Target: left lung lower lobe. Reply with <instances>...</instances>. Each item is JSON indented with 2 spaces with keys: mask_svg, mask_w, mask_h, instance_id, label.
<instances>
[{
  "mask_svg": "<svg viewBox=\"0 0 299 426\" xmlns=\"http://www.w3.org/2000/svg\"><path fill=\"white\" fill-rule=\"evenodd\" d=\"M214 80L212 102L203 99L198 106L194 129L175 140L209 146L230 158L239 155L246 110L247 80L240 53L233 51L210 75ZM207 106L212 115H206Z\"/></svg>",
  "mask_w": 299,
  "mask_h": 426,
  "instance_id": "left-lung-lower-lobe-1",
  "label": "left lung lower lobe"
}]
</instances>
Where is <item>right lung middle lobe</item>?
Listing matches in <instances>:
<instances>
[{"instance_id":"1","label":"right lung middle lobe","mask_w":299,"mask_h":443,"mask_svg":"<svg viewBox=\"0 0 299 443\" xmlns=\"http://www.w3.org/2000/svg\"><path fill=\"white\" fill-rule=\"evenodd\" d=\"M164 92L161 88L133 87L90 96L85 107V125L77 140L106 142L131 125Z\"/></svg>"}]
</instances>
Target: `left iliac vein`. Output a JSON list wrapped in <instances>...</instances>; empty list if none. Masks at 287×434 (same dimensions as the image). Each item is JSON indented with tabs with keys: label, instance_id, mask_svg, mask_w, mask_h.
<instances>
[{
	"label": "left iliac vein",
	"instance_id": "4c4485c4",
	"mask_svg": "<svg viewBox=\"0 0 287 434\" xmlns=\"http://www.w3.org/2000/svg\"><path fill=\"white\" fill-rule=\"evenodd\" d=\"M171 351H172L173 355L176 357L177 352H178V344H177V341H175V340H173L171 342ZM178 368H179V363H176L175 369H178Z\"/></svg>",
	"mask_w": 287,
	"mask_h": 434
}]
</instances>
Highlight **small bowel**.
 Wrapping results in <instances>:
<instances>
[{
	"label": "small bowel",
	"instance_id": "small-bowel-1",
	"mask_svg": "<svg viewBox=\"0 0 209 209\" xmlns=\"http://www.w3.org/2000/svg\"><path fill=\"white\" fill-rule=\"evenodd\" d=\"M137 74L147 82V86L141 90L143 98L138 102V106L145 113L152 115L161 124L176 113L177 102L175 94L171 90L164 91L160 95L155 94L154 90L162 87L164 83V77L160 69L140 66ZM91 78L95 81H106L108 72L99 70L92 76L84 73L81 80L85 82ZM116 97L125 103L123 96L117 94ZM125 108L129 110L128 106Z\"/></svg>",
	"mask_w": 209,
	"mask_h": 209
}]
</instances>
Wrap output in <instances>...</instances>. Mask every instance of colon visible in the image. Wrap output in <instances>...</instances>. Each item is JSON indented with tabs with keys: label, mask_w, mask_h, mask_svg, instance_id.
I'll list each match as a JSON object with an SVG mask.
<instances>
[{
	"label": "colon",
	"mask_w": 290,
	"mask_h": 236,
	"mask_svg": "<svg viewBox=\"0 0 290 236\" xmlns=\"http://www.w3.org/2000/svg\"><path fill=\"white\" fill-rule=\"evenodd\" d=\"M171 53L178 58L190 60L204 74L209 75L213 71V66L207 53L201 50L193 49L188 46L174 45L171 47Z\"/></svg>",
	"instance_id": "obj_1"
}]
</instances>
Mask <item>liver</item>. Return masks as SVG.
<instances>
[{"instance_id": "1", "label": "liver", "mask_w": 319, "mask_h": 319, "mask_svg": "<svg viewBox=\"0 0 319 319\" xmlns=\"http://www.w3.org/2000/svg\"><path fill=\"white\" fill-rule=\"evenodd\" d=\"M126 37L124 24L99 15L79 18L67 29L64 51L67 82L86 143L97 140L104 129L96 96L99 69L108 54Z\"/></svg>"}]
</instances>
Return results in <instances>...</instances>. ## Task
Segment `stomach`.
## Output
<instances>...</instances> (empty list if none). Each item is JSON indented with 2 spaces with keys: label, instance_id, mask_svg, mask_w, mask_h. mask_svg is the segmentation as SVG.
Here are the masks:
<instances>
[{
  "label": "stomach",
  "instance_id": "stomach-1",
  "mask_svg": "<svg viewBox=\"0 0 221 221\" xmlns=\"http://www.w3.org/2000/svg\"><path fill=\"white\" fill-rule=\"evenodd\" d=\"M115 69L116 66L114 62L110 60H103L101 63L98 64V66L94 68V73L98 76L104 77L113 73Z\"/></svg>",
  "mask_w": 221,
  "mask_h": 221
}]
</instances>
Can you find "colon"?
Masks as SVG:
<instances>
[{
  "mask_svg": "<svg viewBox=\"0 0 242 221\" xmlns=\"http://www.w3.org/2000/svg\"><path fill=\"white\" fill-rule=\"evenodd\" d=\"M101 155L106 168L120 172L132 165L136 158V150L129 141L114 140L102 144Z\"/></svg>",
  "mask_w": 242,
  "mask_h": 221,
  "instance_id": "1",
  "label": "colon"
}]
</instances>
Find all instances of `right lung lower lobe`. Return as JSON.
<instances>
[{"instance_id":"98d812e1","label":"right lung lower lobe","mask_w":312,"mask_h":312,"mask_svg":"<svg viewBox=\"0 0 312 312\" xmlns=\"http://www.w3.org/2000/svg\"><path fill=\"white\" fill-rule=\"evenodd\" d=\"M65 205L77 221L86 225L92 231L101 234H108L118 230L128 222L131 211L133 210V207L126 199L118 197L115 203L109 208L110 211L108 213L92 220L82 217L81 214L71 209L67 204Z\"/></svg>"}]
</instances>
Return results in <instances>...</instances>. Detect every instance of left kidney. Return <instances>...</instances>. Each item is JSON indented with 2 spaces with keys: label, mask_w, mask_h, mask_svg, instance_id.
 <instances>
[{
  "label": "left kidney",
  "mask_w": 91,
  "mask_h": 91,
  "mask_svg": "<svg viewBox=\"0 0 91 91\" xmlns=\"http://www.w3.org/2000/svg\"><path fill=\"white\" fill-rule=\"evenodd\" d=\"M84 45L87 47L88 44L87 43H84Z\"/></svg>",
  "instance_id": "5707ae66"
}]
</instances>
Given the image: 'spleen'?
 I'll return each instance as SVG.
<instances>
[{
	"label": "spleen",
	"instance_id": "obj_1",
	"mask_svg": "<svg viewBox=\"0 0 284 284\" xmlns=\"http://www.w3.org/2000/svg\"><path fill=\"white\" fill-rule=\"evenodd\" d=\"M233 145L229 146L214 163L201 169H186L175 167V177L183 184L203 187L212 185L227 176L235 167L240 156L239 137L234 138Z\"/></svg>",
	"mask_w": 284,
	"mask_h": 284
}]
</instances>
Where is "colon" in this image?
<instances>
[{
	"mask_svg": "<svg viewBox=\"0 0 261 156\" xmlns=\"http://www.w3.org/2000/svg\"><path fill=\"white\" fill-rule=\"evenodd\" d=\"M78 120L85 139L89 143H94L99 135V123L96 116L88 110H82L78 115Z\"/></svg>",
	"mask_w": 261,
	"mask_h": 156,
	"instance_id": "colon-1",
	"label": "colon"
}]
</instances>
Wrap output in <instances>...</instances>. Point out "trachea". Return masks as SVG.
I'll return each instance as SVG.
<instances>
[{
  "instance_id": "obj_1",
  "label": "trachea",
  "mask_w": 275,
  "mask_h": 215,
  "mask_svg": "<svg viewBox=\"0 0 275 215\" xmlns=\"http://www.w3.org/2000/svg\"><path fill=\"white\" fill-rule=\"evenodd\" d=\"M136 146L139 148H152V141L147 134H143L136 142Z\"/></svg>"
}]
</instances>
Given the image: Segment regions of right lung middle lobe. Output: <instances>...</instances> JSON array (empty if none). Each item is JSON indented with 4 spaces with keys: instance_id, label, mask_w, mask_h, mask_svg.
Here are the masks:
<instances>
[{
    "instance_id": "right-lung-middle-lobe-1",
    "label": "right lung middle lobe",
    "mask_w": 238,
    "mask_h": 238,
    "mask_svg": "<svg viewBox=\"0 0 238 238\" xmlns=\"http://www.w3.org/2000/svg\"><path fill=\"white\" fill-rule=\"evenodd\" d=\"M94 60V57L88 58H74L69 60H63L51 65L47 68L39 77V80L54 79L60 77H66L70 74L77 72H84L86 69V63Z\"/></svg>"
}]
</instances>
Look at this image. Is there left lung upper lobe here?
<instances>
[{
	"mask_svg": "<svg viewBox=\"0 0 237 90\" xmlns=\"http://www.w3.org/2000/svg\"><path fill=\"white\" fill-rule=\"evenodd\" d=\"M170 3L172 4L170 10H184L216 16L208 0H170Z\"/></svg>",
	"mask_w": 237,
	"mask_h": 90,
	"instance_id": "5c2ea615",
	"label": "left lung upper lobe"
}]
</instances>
========================================
### Problem details:
Starting with the line that contains "Look at this", print every line through the end of the entries above exactly as written, both boundary lines included, and nothing else.

### Result of this exercise:
Look at this image. Is there left lung upper lobe here?
<instances>
[{
	"mask_svg": "<svg viewBox=\"0 0 237 90\" xmlns=\"http://www.w3.org/2000/svg\"><path fill=\"white\" fill-rule=\"evenodd\" d=\"M170 3L172 4L170 10H184L216 16L208 0H170Z\"/></svg>",
	"mask_w": 237,
	"mask_h": 90,
	"instance_id": "5c2ea615",
	"label": "left lung upper lobe"
}]
</instances>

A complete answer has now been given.